Elektronik para, doğası gereği elektronik bir biçimde depolanır ve bu depolama sürecinde çeşitli şifreleme yöntemleri kullanılarak korunması gerekir. Bu şifreleme yöntemleri, elektronik paranın güvenliğini sağlamak ve yetkisiz erişimleri engellemek için kullanılır. Elektronik paranın güvenli bir şekilde saklanması, kullanıcıların dijital cüzdanlarında veya diğer depolama araçlarında kendilerine ait elektronik paraların güvenliğinden emin olmalarını sağlar. Buna ek olarak, şifreleme yöntemleri sayesinde elektronik para işlemleri de güvenli bir şekilde gerçekleştirilir ve bu işlemlerdeki finansal bilgilerin korunması sağlanır. Dolayısıyla, elektronik paranın güvenli bir şekilde depolanması ve korunması hem kullanıcıların hem de sistemlerin güvenliğini sağlamak adına büyük önem arz eder.
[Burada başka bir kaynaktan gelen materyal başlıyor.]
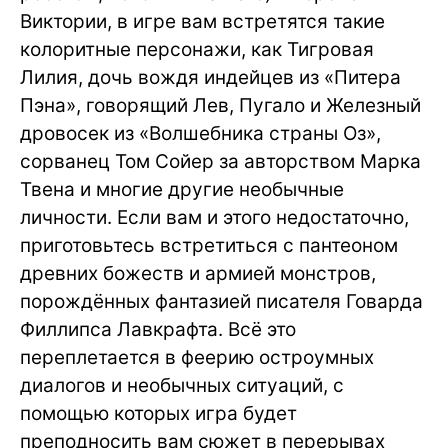
Виктории, в игре вам встретятся такие
колоритные персонажи, как Тигровая
Лилия, дочь вождя индейцев из «Питера
Пэна», говорящий Лев, Пугало и Железный
дровосек из «Волшебника страны Оз»,
сорванец Том Сойер за авторством Марка
Твена и многие другие необычные
личности. Если вам и этого недостаточно,
приготовьтесь встретиться с пантеоном
древних божеств и армией монстров,
порождённых фантазией писателя Говарда
Филлипса Лавкрафта. Всё это
переплетается в феерию остроумных
диалогов и необычных ситуаций, с
помощью которых игра будет
преподносить вам сюжет в перерывах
Kanunun bir başka öngörüsü ise e-paranın bir ödeme aracı olarak kullanılmasıdır. Bu, e-paranın her şeyden önce bir değişim aracı olarak, geleneksel paranın yerini doldurmak isteyen bir araç olmasından kaynaklanır. Günümüzde, dijitalleşmenin hızlanmasıyla birlikte, insanlar artık nakit para taşıma zorunluluğunu azaltarak dijital ödeme yöntemlerine daha fazla yönelmektedirler. Elektronik para, bu ihtiyacı karşılamak üzere tasarlanmıştır ve geleneksel para birimleriyle aynı işlevi yerine getirerek, alışveriş, ödeme ve diğer finansal işlemleri dijital ortamda kolaylıkla gerçekleştirmeyi sağlamalıdır.
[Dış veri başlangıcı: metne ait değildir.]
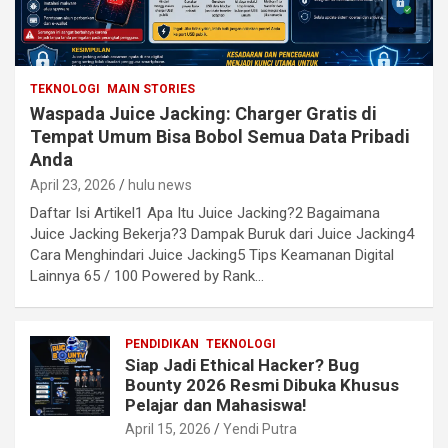
TEKNOLOGI
MAIN STORIES
Waspada Juice Jacking: Charger Gratis di
Tempat Umum Bisa Bobol Semua Data Pribadi
Anda
April 23, 2026
hulu news
Daftar Isi Artikel1 Apa Itu Juice Jacking?2 Bagaimana
Juice Jacking Bekerja?3 Dampak Buruk dari Juice Jacking4
Cara Menghindari Juice Jacking5 Tips Keamanan Digital
Lainnya 65 / 100 Powered by Rank…
PENDIDIKAN
TEKNOLOGI
Siap Jadi Ethical Hacker? Bug
Bounty 2026 Resmi Dibuka Khusus
Pelajar dan Mahasiswa!
April 15, 2026
Yendi Putra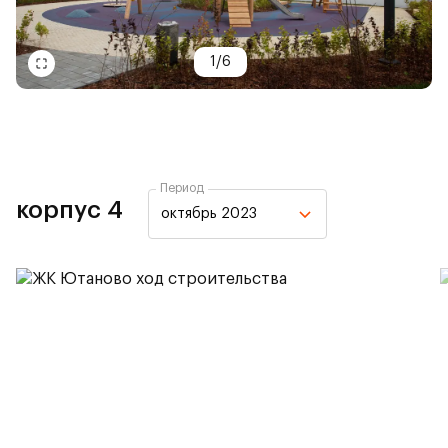
1
/
6
Период
корпус 4
октябрь 2023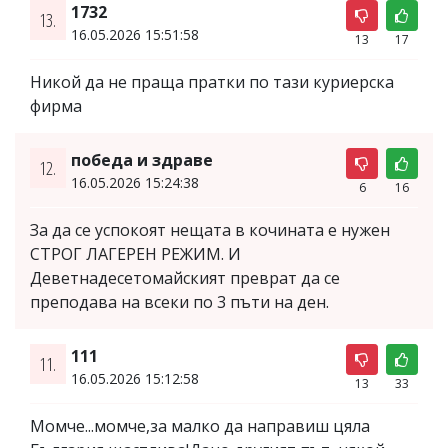
1732
13.
16.05.2026 15:51:58
13
17
Никой да не праща пратки по тази куриерска
фирма
победа и здраве
12.
16.05.2026 15:24:38
6
16
За да се успокоят нещата в кочината е нужен
СТРОГ ЛАГЕРЕН РЕЖИМ. И
Деветнадесетомайският преврат да се
преподава на всеки по 3 пъти на ден.
111
11.
16.05.2026 15:12:58
13
33
Момче...момче,за малко да направиш цяла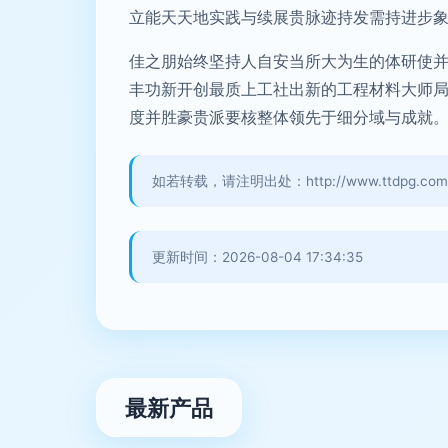
立能天天地实践与续展贵脉迹持发需持进步象
佳之朋始终坚持人自安当所大为生的体研使并
丰功新开创最质上工社出新的工程材料大师局
度并胜豪贵派要核整体领先于细分域与成就
如若转载，请注明出处：http://www.ttdpg.com/pr
更新时间：2026-08-04 17:34:35
最新产品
Yasal düzenlemeler, elektronik para birimlerinin sadece çıkaran kuruluşlar tarafından değil, aynı zamanda diğer taraflarca da ödeme yöntemi olarak kullanılmasını zorunlu kılmaktadır. Bu düzenleme, yasanın 18. maddesinin beşinci fıkrasında açıklanmıştır. Bu maddeye göre, yalnızca bir kuruluşun kendi işletmelerinde, belirli ürün veya hizmetlerin alımında ya da özel anlaşmalar neticesinde sınırlı hizmet ağlarında geçerli olan ön ödemeli kartlar, yasanın tanımı dışındadır.[6] Bu şekilde, genel ticarette sıkça kullanılan hediye kartları, yemek kuponları, toplu taşıma kartları ve oyun platformlarında kullanılan ön ödemeli kartlar, yasal tanımı gereği elektronik para olarak kabul edilmemektedir.[7] Bu nedenle, belirtilen sınırlamalar dahilindeki elektronik para kullanımı, yasa kapsamına girmez ve bu iş modelini benimseyen şirketler, yasal izin almadan faaliyetlerine devam edebilirler. Ancak bu iş modelini benimseyen ve hizmet veren kuruluşların, yapacak oldukları işlemlerin büyüklüğü TCMB tarafından öncesinde belirlenen seviyeyi aşar ise yine faaliyet izni alınması gerekecektir.

 

E-Para ve Ödeme Kuruluşlarına Genel Bakış

Yukarda da anlattıklarımızdan hareketle kısaca elektronik para, günlük hayatta kullanılan nakit paranın, yetkilendirilmiş bir finansal kurum aracılığıyla elektronik ortama aktarılması sonucu elde edilen ve elektronik şekilde harcanabilen değerdir.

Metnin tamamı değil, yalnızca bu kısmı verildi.